Segment Start: Source material

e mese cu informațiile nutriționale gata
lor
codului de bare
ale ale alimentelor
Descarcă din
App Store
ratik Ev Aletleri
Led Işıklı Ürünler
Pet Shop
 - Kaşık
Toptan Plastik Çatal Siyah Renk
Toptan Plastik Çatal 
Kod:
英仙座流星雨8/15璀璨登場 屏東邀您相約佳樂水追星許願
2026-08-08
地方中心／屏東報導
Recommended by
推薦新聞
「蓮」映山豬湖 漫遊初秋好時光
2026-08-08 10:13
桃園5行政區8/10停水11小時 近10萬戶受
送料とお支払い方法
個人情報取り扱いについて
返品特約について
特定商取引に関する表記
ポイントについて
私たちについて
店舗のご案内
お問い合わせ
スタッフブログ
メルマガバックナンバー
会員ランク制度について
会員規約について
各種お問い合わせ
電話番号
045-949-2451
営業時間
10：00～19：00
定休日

Segment End: Source material
Segment Start: Source material

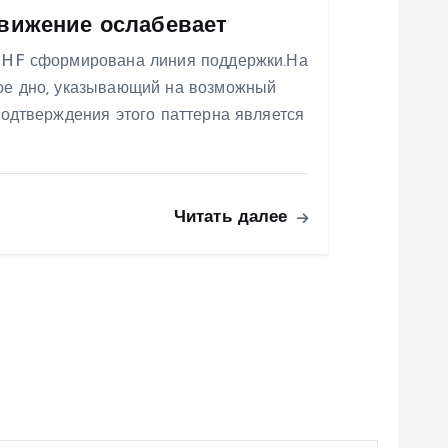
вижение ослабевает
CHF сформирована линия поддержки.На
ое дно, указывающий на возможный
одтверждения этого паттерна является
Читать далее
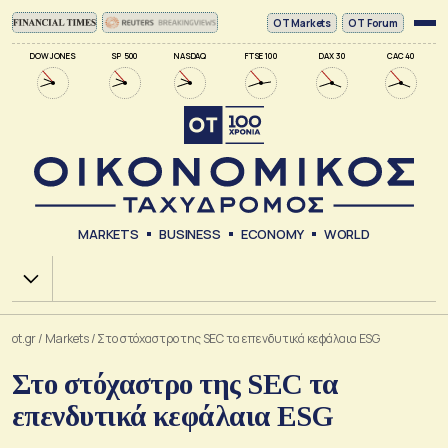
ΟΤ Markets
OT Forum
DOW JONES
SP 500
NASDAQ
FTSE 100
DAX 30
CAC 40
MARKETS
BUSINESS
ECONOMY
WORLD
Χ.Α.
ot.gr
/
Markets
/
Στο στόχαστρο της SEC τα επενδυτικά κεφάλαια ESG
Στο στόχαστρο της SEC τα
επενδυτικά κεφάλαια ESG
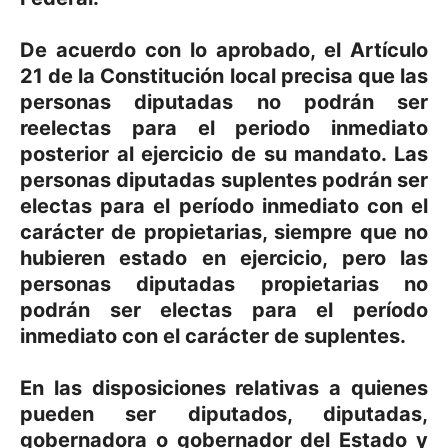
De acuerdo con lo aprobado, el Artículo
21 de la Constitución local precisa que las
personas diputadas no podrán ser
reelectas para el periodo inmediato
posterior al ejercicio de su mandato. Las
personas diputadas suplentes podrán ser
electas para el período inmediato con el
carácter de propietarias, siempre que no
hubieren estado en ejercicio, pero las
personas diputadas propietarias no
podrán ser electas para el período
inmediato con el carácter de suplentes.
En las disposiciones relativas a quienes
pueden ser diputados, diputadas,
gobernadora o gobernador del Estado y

Segment End: Source material

Copy out all lines from the material above that contain the string "Toptan".

* _Answer for the task_
Toptan Plastik Çatal Siyah Renk
Toptan Plastik Çatal 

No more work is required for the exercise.